Achieving Environmental Sustainability in Wastewater Treatment by Phytoremediation with Water Hyacinth (Eichhornia Crassipes)


  •  Tolu Ajayi    
  •  Atoke Ogunbayio    

Abstract

Small and medium scale industries in Nigeria play a major role in polluting water bodies, and key among these pollutants are suspended solids, biological oxygen demand and heavy metals contamination. Conventional methods of treatment, such as chemical precipitation, do not provide sustainable solutions as the pollutants are merely transferred from the waste water to a sludge residue which is disposed of by land-filling.
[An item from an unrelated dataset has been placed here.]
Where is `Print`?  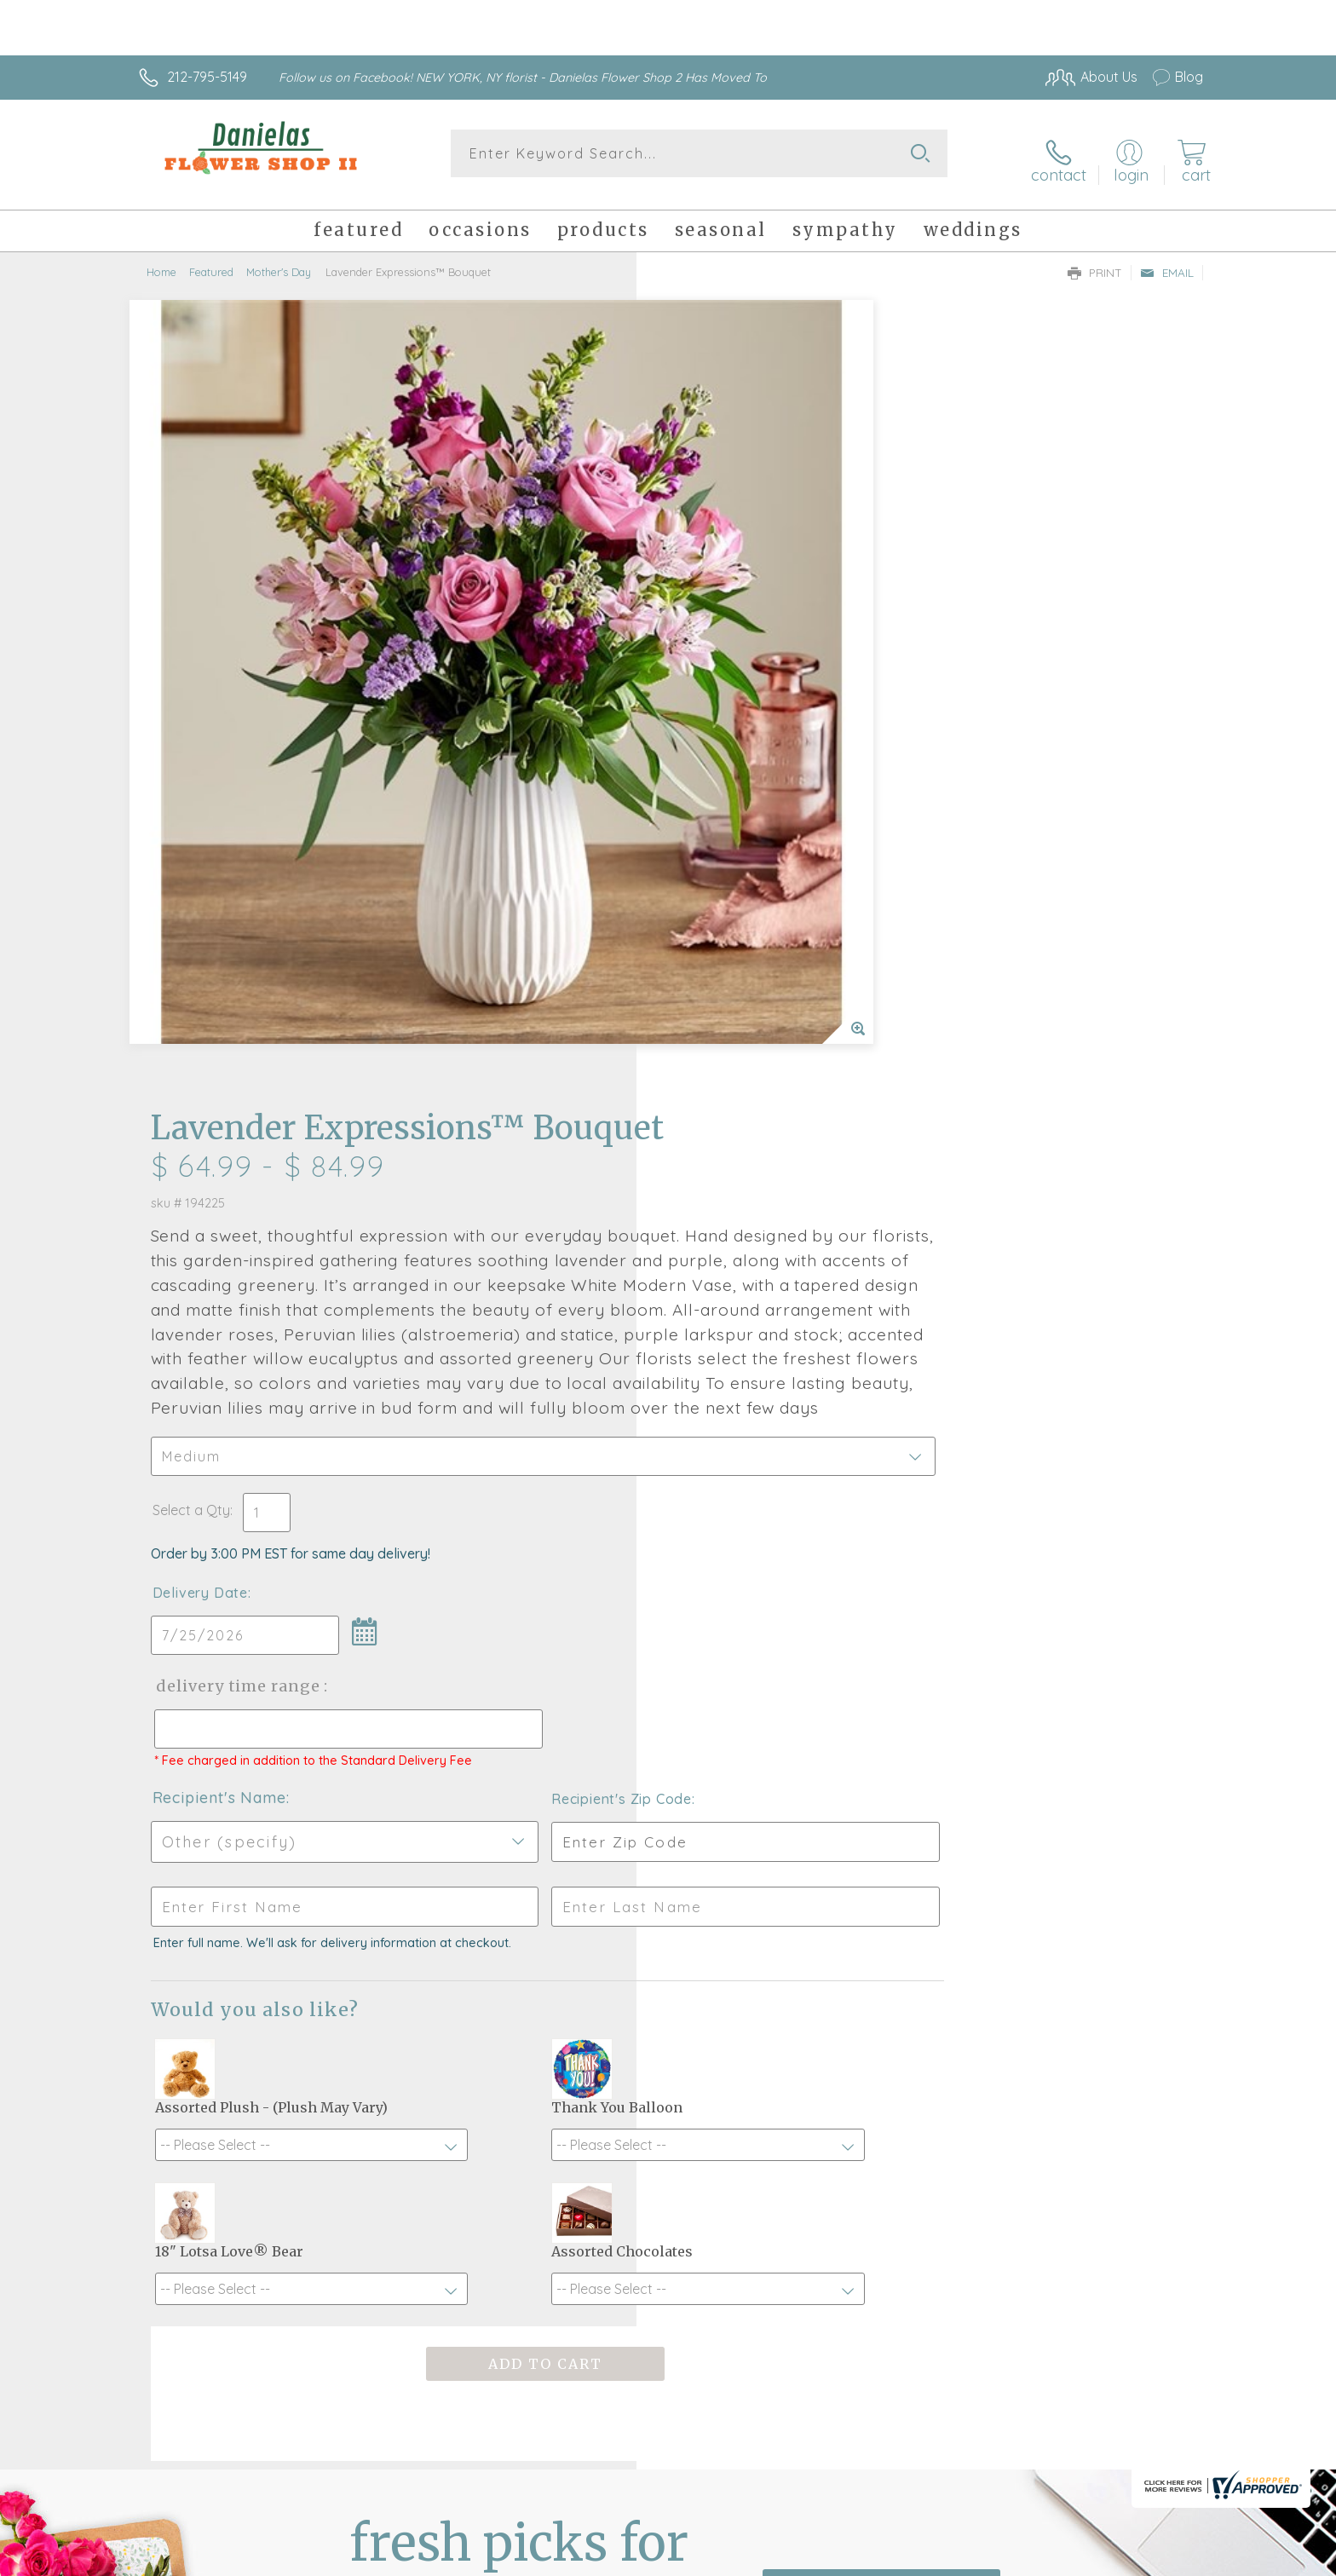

The pollutants eventually find their way to freshwater supplies thereby contaminating it.
Water hyacinth is a noxious weed that has a rapid growth rate and easily congests the water ways in Lagos, a coastal city in Nigeria, thereby creating serious problems in navigation, and irrigation. This can be harvested, and in line with the golden rules of sustainable development, used for the sustainable treatment of some industrial wastewaters.
This work investigates the effectiveness of water hyacinth in wastewater treatment. After a 5-week simple experiment, in which water hyacinths were planted in wastewater samples obtained from three different industries,  the average removal of pollutants were found to be 53.03%, 64.41%, 65.4%, 47.22%, 94.67% and 30.30% for Total Suspended Solids (TSS), Biochemical Oxygen Demand (BOD), Dissolved Oxygen (DO), nitrate-nitrogen, cadmium and iron respectively. Average Biocentration Factors (BCF) obtained for cadmium, copper and iron were 583.83, 734.41 and 2982.95 respectively.



This work is licensed under a Creative Commons Attribution 4.0 License.